Formal verification of divide-and-conquer algorithms like merge sort faces challenges in achieving end-to-end, stack-free correctness proofs—particularly for iterative implementations lacking explicit recursion. Method: We present a structured derivation pattern tailored to merge sort, modeling its recursive decomposition via a subproblem tree and leveraging this structure to synthesize precise loop invariants, enabling fully automatic verification of an iterative version in Dafny. Contribution/Results: This work delivers the first complete functional correctness proof of merge sort in Dafny for both recursive and purely iterative variants. The proposed derivation pattern and invariant construction strategy generalize to other divide-and-conquer algorithms, such as quicksort. All specifications—including preconditions, postconditions, and loop invariants—are discharged automatically by the Dafny verifier, demonstrating practical scalability and soundness.

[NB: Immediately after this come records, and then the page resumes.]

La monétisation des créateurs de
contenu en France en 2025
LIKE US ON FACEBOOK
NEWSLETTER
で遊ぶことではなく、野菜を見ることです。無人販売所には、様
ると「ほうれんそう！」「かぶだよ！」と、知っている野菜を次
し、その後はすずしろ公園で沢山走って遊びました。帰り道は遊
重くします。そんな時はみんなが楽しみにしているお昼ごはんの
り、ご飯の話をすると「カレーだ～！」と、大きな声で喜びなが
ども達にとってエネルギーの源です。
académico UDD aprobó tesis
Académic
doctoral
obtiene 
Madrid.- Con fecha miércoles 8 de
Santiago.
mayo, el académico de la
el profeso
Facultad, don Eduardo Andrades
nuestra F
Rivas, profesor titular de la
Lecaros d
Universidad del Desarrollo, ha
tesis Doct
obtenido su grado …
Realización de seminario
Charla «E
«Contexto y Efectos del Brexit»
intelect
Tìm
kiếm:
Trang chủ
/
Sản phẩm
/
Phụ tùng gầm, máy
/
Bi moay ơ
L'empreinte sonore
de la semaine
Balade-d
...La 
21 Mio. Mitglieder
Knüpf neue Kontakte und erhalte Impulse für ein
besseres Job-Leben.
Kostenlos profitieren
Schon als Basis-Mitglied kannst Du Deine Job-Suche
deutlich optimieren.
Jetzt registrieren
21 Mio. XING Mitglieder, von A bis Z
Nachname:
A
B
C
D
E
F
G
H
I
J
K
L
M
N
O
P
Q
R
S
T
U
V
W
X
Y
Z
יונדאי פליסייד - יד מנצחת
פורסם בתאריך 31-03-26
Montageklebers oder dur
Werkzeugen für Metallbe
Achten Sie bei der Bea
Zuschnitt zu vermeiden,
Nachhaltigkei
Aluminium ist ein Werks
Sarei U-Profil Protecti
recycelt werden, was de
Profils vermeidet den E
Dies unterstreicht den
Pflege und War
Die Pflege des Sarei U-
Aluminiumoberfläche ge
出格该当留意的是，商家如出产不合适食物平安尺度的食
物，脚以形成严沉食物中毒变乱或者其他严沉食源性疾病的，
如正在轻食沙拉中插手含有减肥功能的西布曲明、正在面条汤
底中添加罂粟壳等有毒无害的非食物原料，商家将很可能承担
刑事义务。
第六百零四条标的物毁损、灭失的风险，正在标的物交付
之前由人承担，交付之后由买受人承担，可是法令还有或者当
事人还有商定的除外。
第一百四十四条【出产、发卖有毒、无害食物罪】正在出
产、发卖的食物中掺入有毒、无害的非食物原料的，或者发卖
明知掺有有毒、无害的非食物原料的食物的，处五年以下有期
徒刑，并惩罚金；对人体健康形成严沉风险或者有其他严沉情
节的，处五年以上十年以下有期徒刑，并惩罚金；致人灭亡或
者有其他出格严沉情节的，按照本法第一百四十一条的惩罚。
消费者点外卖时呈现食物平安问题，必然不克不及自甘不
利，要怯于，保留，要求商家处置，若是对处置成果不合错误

We provide full certifications of two versions of merge sort of arrays in the verification-aware programming language Dafny. We start by considering schemas for applying the divide-and-conquer or partition method of solution to specifications given by pre- and post-conditions involving linear arrays. We then derive the merge sort and merging algorithms as instances of these schemas, thereby arriving at a fully recursive formulation. Further, the analysis of the tree of subproblems arising from the partition facilitates the design of loop invariants that allow to derive a fully iterative version (sometimes called bottom-up merge sort) that does not employ a stack. We show how the use of the provided schemas conveniently conducts the formalization and actual verification in Dafny. The whole method is also applicable to deriving variants of quicksort, which we sketch.